■ SUPPLIED RECORDS ■
BEGIN

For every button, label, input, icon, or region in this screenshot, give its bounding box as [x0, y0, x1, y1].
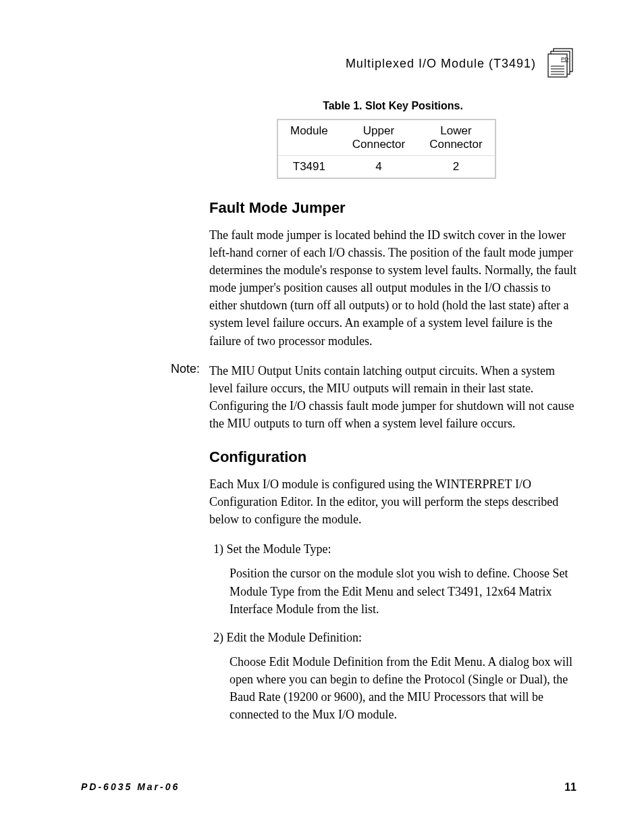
page-header: Multiplexed I/O Module (T3491) PD [81, 47, 576, 80]
note-text: The MIU Output Units contain latching ou… [209, 362, 576, 432]
col-upper: UpperConnector [340, 120, 417, 156]
cell-upper: 4 [340, 156, 417, 179]
intro-part-a: Each Mux I/O module is configured using … [209, 477, 447, 491]
para-config-intro: Each Mux I/O module is configured using … [209, 475, 576, 528]
table-caption: Table 1. Slot Key Positions. [209, 100, 576, 112]
footer-page-number: 11 [564, 781, 576, 793]
page-footer: PD-6035 Mar-06 11 [81, 781, 576, 793]
header-title: Multiplexed I/O Module (T3491) [346, 57, 536, 71]
cell-lower: 2 [417, 156, 495, 179]
cell-module: T3491 [277, 156, 340, 179]
step-2-label: 2) Edit the Module Definition: [213, 629, 576, 646]
col-lower: LowerConnector [417, 120, 495, 156]
section-configuration: Configuration Each Mux I/O module is con… [209, 448, 576, 723]
heading-configuration: Configuration [209, 448, 576, 466]
slot-key-table: Module UpperConnector LowerConnector T34… [277, 119, 496, 179]
step-2-body: Choose Edit Module Definition from the E… [230, 653, 576, 723]
section-fault-mode: Fault Mode Jumper The fault mode jumper … [209, 199, 576, 350]
pd-document-icon: PD [544, 47, 576, 80]
note-label: Note: [81, 362, 209, 432]
note-block: Note: The MIU Output Units contain latch… [81, 362, 576, 432]
intro-smallcaps: INTERPRET [447, 477, 512, 491]
step-1-body: Position the cursor on the module slot y… [230, 565, 576, 617]
para-fault-mode: The fault mode jumper is located behind … [209, 226, 576, 350]
step-2: 2) Edit the Module Definition: Choose Ed… [213, 629, 576, 723]
footer-doc-id: PD-6035 Mar-06 [81, 781, 180, 793]
col-module: Module [277, 120, 340, 156]
heading-fault-mode: Fault Mode Jumper [209, 199, 576, 217]
table-row: T3491 4 2 [277, 156, 495, 179]
step-1-label: 1) Set the Module Type: [213, 540, 576, 558]
step-1: 1) Set the Module Type: Position the cur… [213, 540, 576, 617]
svg-text:PD: PD [561, 56, 568, 62]
table-header-row: Module UpperConnector LowerConnector [277, 120, 495, 156]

END

■ HOW TO COMPLETE THIS TASK ■
Type the entries above out again exactly, with no pictures.

■ SOLUTION ■
For every button, label, input, icon, or region in this screenshot, give its bounding box as [x0, y0, x1, y1].
page-header: Multiplexed I/O Module (T3491) PD [81, 47, 576, 80]
note-text: The MIU Output Units contain latching ou… [209, 362, 576, 432]
col-upper: UpperConnector [340, 120, 417, 156]
cell-upper: 4 [340, 156, 417, 179]
intro-part-a: Each Mux I/O module is configured using … [209, 477, 447, 491]
para-config-intro: Each Mux I/O module is configured using … [209, 475, 576, 528]
table-caption: Table 1. Slot Key Positions. [209, 100, 576, 112]
footer-page-number: 11 [564, 781, 576, 793]
page-footer: PD-6035 Mar-06 11 [81, 781, 576, 793]
header-title: Multiplexed I/O Module (T3491) [346, 57, 536, 71]
cell-lower: 2 [417, 156, 495, 179]
cell-module: T3491 [277, 156, 340, 179]
step-2-label: 2) Edit the Module Definition: [213, 629, 576, 646]
col-lower: LowerConnector [417, 120, 495, 156]
section-configuration: Configuration Each Mux I/O module is con… [209, 448, 576, 723]
heading-configuration: Configuration [209, 448, 576, 466]
slot-key-table: Module UpperConnector LowerConnector T34… [277, 119, 496, 179]
step-2-body: Choose Edit Module Definition from the E… [230, 653, 576, 723]
section-fault-mode: Fault Mode Jumper The fault mode jumper … [209, 199, 576, 350]
pd-document-icon: PD [544, 47, 576, 80]
note-label: Note: [81, 362, 209, 432]
note-block: Note: The MIU Output Units contain latch… [81, 362, 576, 432]
intro-smallcaps: INTERPRET [447, 477, 512, 491]
step-1-body: Position the cursor on the module slot y… [230, 565, 576, 617]
para-fault-mode: The fault mode jumper is located behind … [209, 226, 576, 350]
step-2: 2) Edit the Module Definition: Choose Ed… [213, 629, 576, 723]
footer-doc-id: PD-6035 Mar-06 [81, 781, 180, 793]
col-module: Module [277, 120, 340, 156]
heading-fault-mode: Fault Mode Jumper [209, 199, 576, 217]
table-row: T3491 4 2 [277, 156, 495, 179]
step-1-label: 1) Set the Module Type: [213, 540, 576, 558]
step-1: 1) Set the Module Type: Position the cur… [213, 540, 576, 617]
svg-text:PD: PD [561, 56, 568, 62]
table-header-row: Module UpperConnector LowerConnector [277, 120, 495, 156]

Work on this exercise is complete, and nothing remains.